To say that it is evolution at work is to make an assumption based on a belief rather than any actual supporting evidence.
I am not sure what response you think I should make. It is a fossil, but as best as I can tell, any assumptions about it are exactly that, assumptions and any belief that it represents anything more than an interesting fossil, is based on a belief in evolution, not any actual fact or hard evidence.
You gave no specific reference to your dinosaur, but I am assuming that you are talking about this one:
http://www.msnbc.msn.com/id/7736120/
The article presents the information as if it were known, supported fact. I did some further research on the animal and could find no hard data to support the claims made in the story. Perhaps you can point me in the right directon or answer a couple of questions yourself since you seem to be up on the discovery.
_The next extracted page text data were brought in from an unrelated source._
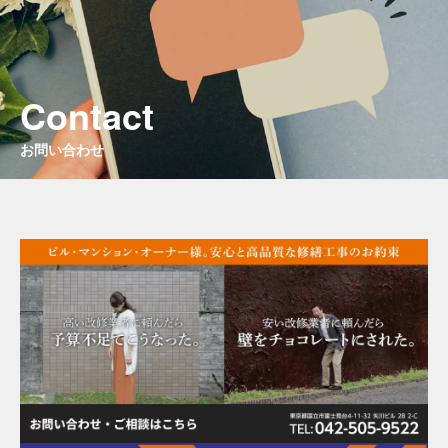
Contact
お問い合わせ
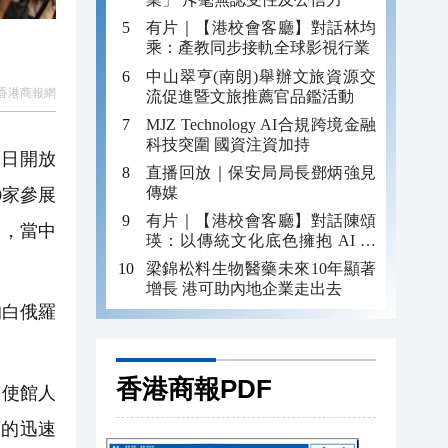
有片｜【港校會客廳】對話林均
乘：產教同步接軌全球影視行業
中山翠亨(南朗)舉辦文旅資源交
香港商報網
流促進暨文旅推薦官品鑑活動
MJZ Technology AI合規跨境金融
科技突圍 國資注資加持
兩日開放
直播回放｜保安局局長鄧炳強見
傳媒
0家參展
有片｜【港校會客廳】對話陳頌
），當中
瑛：以傳統文化底色擁抱 AI 藝
術新發展
梁錦松料生物醫藥未來10年顯著
增長 港可助內地企業走出去
的白俄羅
香港商報PDF
大使館人
面的迅速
Can you describe to me the method by which it was factually determined who this dinosaur's ancestors were and who its decendent's were and are?
Can you describe the method by which it was determined that it is fact that its ancestors were meat eaters and that its decendents became vegetarians?
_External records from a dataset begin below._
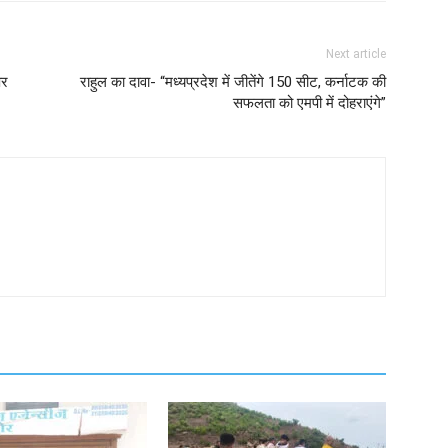
Next article
पर
राहुल का दावा- “मध्यप्रदेश में जीतेंगे 150 सीट, कर्नाटक की
सफलता को एमपी में दोहराएंगे”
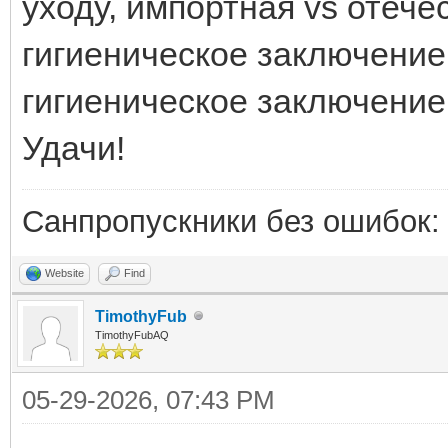
уходу, импортная vs отеч
гигиеническое заключение
гигиеническое заключение
Удачи!
Санпропускники без ошибок
Website
Find
TimothyFub
TimothyFubAQ
05-29-2026, 07:43 PM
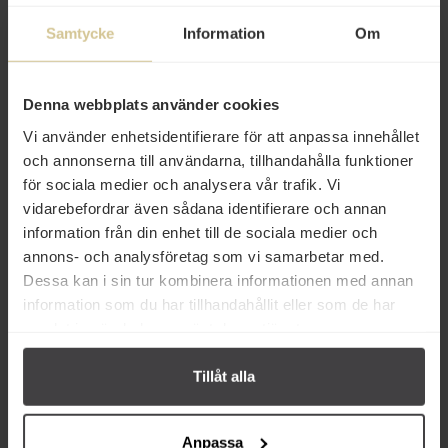
Samtycke
Information
Om
21 kr
19 kr
Denna webbplats använder cookies
Vi använder enhetsidentifierare för att anpassa innehållet
Blå Band Kantarellsoppa Pulver
Blå Band Varma Koppen
69g
Sparrissoppa 3x2dl
och annonserna till användarna, tillhandahålla funktioner
för sociala medier och analysera vår trafik. Vi
vidarebefordrar även sådana identifierare och annan
Köp
Köp
information från din enhet till de sociala medier och
annons- och analysföretag som vi samarbetar med.
Dessa kan i sin tur kombinera informationen med annan
information som du har tillhandahållit eller som de har
samlat in när du har använt deras tjänster.
Från samma varumärke
Tillåt alla
Anpassa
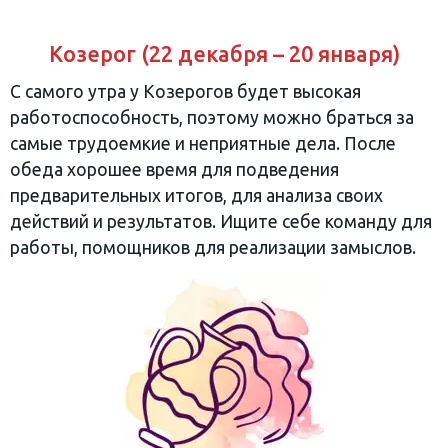
Козерог (22 декабря – 20 января)
С самого утра у Козерогов будет высокая
работоспособность, поэтому можно браться за
самые трудоемкие и неприятные дела. После
обеда хорошее время для подведения
предварительных итогов, для анализа своих
действий и результатов. Ищите себе команду для
работы, помощников для реализации замыслов.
It is a rather large assumption to assume that all animals with flat teeth are vegetarians and all animals with sharp teeth are carnivores. The tendency may lean in that direction, but it is unscientific to make the assumption. Based on that sort of thinking, what do you suppose a paleontologist might make of a set of gorilla dentition? Based on that logic, the gorilla must be a fierce carnivore.
Since they can't say who the fossil's ancestors were, and who its decendents were, I might ask why they assume that it was evolving from a carnivore into a vegetarian rather than from a vegetarian into a carnivore? Based on the actual evidence, why might one direction be favored over the other?
If you are interested in fact, then the fact is that the story that arose from the fossil is just that. A story.